“I felt like I should have delivered at home”
published 3 December 2019
published 3 December 2019
The Northeast of Nigeria has some of the highest rates of maternal and newborn deaths in the world. Drastically reducing this number of preventable deaths is therefore seen as a top priority for the health sector. Evidence from around the world has shown that encouraging mothers to deliver their babies in a health facility with the support of a skilled birth attendant is key to better health outcomes for women and babies. The available data from Northeast Nigeria however continue to show a low rate of institutional delivery, women are reluctant to deliver in a health facility. One of the possible reasons for this may be the quality of care they receive and the prevalence of mistreatment and even abuse they may face in a hospital.
Nasir Umar, working on the IDEAS project at the London School of Hygiene & Tropical Medicine and his colleagues have therefore undertaken a study to investigate the prevalence and manifestations of mistreatment during institutional birth in Gombe State.
Combining a mix of quantitative and qualitative methods, the study found that two-thirds of women reported at least one dimension of mistreatment when questioned after giving birth in a health facility.
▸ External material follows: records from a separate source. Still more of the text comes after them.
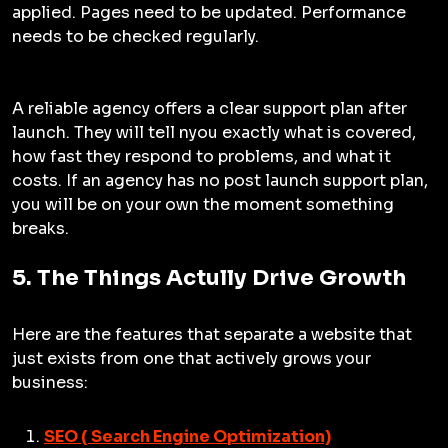
applied. Pages need to be updated. Performance
needs to be checked regularly.
A reliable agency offers a clear support plan after
launch. They will tell nyou exactly what is covered,
how fast they respond to problems, and what it
costs. If an agency has no post launch support plan,
you will be on your own the moment something
breaks.
5. The Things Actully Drive Growth
Here are the features that separate a website that
just exists from one that actively grows your
business:
SEO ( Search Engine Optimization)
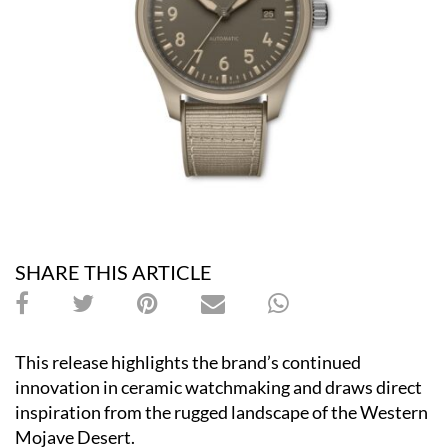
SHARE THIS ARTICLE
This release highlights the brand’s continued
innovation in ceramic watchmaking and draws direct
inspiration from the rugged landscape of the Western
Mojave Desert.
Half of women spoke about mistreatment related to health system conditions and restraints, such as being unclear about the fee structure and health workers making unreasonable requests. This meant that, for example, women felt they were being asked to pay more user fee for facility delivery services or to supply more delivery items than was necessary. One woman, who participated in a focus group discussion, described her experience:
“The doctor prescribed some medicine for me, he calculated the money more than five times, he will calculate and calculate again with his calculator from 700 to 1500 and another 250 Naira, from there I know there was a problem…”
One in four women also reported a shortage of staff and the poor physical condition of health facilities.
The second most prevalent form of mistreatment mentioned by women leaving a facility was related to the poor communication and relationship between health care providers and women. This could mean that mothers were denied a birth companion or felt they didn’t receive the supportive care they expected from health workers and that some health care workers lacked empathy and didn’t help the delivery process,
“I will get up and squat, and they will say no, I should lie down, I will get up again and sit down and she [birth attendant] will say no, lie down. I did not know how they give birth in a facility [my first time] …I have never heard of it, I swear I have never heard of giving birth lying down.”
Moreover, women spoke about incidences where staff failed to meet their professional standards of care, undertaking procedures without informed consent given by the mothers or even being absent at the time of delivery as this participant in a focus group discussion describes:
“It had happened to me during my first delivery before the nurse came, the cleaner did everything to me [conducted the delivery].”
The prevalence of physical abuse reported by women was relatively low, reported by three percent of women. Verbal abuse, on the other hand, was reported by about one in ten women. Commonly health workers would be unfriendly, shout at or scold women or blame women for poor childbirth outcomes, all in the name of facilitating childbirth.
Many study participants questioned the value of delivering in a health facility and reported that they would opt to have their next baby at home.
This study is the first of its kind to look at mistreatment during institutional delivery in Gombe State and it provides evidence that mistreatment deters women from giving birth at a health facility, preferring instead the higher risk of a home birth. The study points to the importance of making sure that respectful care, including effective communication, is integrated in training for health care providers. Addressing the health system constraints, such as poor infrastructure, lack of space and supplies will be key to encouraging more women to use maternal and newborn health services.